Indeed. CallDescrtiption could be improved to do precise type checking. Also it could be matching FunctionDecls instead of names of functions (strings), we see how error prone this can be.

I think, the mechanisms in StdCLibraryFunctionChecker could be integrated into CallDescription, so all other checkers could benefit.

See also the discussion we had on this with @xazax.hun :

A high level comment.

Trying to match function signatures is not a unique problem! In fact, almost all of the checks the analyzer have is trying to solve the very some problem.
One of the methods we have at this point is called CallDescription, see here: https://github.com/llvm/llvm-project/blob/master/clang/lib/StaticAnalyzer/Core/CallEvent.cpp#L358

Moreover, I would assume something similar needs to be done for APINotes.

Do you think it would be possible to extend the CallDescription interface to match your needs? In that case all of the checks could profit from this work.
What do you think?

Yes, viewing from this angle, I am trying to solve a problem here that perhaps could be handled by CallDescription and CallDescriptionMap with some extensions.

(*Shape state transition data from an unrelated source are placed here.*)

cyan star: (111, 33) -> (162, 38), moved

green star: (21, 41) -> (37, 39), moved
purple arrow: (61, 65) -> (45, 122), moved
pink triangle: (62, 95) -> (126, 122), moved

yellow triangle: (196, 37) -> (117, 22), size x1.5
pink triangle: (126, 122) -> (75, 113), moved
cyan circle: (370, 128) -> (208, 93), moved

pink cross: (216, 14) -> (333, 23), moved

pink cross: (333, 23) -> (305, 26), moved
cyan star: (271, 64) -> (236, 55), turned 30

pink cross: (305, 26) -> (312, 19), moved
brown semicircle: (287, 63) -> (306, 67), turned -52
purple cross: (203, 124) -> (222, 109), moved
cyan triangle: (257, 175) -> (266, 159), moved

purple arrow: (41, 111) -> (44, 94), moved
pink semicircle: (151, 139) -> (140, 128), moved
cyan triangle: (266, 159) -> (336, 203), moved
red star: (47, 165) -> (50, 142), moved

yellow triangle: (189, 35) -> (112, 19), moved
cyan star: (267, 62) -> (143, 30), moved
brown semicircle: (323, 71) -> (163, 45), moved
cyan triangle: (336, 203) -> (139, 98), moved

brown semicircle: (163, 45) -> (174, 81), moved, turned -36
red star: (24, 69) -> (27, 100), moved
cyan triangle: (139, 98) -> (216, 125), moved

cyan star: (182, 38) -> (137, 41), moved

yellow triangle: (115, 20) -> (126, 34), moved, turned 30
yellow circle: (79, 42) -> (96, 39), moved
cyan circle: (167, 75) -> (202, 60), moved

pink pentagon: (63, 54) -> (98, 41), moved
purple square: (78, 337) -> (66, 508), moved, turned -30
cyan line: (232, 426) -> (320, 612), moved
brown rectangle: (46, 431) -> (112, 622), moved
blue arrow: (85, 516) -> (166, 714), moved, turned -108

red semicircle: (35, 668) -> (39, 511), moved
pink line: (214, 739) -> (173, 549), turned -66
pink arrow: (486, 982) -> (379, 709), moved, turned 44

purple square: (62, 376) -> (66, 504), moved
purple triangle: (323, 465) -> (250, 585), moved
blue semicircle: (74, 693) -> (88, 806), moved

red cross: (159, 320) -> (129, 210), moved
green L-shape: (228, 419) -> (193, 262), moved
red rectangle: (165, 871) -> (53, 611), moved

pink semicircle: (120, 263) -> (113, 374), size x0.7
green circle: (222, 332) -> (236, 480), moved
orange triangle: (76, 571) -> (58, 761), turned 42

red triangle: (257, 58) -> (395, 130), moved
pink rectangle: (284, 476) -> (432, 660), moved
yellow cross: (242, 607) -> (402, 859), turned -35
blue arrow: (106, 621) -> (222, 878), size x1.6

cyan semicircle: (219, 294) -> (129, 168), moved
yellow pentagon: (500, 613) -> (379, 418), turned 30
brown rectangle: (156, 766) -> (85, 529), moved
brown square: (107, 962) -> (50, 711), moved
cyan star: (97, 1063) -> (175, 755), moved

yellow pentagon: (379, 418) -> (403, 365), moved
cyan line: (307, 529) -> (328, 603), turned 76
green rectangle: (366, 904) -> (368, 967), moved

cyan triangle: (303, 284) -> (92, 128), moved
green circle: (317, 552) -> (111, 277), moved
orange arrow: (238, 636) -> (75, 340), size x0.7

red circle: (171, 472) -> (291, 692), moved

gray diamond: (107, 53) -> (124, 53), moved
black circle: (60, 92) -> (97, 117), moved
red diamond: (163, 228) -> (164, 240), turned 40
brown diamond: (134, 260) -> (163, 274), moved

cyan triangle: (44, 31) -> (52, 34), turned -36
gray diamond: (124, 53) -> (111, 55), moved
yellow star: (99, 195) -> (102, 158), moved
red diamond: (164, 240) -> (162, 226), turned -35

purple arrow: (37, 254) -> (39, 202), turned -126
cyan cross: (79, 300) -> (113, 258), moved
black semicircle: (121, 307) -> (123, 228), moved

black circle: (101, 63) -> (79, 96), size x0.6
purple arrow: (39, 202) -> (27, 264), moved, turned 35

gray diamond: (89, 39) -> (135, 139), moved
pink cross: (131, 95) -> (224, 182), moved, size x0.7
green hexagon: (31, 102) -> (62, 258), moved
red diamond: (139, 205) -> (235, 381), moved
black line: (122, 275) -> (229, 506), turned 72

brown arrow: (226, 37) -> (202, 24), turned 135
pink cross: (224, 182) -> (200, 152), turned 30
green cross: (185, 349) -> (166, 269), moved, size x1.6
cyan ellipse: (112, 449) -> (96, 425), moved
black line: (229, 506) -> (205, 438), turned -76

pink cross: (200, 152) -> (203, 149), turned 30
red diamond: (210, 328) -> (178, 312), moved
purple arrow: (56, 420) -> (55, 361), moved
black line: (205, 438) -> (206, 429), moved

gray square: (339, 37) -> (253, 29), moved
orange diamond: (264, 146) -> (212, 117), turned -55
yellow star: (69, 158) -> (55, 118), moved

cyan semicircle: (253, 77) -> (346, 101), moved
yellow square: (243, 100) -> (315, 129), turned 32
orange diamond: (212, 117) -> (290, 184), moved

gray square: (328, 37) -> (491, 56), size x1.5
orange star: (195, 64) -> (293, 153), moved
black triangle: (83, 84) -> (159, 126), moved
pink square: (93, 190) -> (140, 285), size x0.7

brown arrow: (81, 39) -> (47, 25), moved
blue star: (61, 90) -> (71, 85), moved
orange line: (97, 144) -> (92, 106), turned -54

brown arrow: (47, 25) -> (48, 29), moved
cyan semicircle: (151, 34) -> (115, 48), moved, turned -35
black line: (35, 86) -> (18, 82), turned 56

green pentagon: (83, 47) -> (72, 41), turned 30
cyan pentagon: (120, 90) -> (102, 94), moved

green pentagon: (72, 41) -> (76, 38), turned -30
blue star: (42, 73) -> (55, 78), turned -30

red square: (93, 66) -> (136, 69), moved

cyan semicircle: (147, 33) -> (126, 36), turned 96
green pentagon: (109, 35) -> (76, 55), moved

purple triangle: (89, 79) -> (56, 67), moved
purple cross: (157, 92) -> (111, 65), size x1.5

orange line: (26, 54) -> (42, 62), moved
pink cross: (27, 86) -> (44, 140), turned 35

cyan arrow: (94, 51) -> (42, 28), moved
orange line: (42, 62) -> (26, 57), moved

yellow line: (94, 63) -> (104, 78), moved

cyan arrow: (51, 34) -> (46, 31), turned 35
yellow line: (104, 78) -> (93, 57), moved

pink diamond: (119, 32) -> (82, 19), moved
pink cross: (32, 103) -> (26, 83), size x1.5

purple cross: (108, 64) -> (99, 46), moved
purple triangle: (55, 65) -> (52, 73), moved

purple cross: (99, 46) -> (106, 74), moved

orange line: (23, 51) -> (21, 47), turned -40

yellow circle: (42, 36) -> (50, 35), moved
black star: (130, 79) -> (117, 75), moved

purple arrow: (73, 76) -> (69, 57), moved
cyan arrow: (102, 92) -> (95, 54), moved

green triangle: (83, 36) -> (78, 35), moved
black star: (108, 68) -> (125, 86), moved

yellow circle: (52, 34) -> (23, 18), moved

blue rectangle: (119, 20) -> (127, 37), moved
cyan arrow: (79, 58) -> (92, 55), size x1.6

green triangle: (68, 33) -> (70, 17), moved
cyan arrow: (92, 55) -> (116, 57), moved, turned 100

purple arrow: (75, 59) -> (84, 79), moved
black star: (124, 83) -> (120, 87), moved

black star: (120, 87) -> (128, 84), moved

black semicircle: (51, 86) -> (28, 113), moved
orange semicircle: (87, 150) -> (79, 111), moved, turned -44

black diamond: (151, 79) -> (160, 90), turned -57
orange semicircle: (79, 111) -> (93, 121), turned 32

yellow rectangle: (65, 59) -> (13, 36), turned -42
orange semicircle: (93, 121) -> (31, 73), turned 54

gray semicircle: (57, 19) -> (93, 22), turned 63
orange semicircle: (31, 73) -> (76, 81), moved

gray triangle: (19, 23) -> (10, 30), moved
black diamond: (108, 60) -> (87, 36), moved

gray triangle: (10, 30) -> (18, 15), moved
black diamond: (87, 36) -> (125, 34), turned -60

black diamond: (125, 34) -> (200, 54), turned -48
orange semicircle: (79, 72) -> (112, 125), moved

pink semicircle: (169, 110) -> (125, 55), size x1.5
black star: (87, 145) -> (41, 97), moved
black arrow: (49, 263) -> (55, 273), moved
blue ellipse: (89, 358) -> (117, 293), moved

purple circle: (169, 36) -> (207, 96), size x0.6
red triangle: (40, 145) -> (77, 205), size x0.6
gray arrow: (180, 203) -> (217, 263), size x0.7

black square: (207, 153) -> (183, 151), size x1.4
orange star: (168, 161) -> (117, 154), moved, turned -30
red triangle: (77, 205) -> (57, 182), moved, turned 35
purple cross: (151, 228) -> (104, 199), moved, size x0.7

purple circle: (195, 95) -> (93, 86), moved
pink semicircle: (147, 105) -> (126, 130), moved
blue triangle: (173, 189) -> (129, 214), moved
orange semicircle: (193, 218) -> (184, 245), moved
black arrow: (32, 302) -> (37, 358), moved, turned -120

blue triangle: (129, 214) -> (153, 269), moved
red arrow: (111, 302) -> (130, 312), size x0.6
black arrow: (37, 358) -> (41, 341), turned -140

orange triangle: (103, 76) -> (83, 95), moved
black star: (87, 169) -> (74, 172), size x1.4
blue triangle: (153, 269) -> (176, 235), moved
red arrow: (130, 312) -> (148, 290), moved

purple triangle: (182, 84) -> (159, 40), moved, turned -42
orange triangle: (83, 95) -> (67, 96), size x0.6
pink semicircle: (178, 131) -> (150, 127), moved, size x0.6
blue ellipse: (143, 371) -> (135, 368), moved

Here are the differences between the two approaches so far:

  • CallDescription is evaluated for every call event (e.g. checkPreCall), the names - strings - are compared; containing declaration contexts are compared by names (see CallEvent::isCalled). Contrary to this, summaries are associated directly to FunctionDecls, so during a call event we compare two FunctionDecl pointers.
  • A CallDescription does not support overloading on different types if the number of parameters are the same. With summaries this works.
  • A CallDescriptionMap is a static map with fixed number of entries. Contrary to this, the FunctionSummaryMap contains an entry (a summary) for a function only if we can lookup a matching FunctionDecl in the TU. The initialization of the FunctionSummaryMap happens lazily during the first call event.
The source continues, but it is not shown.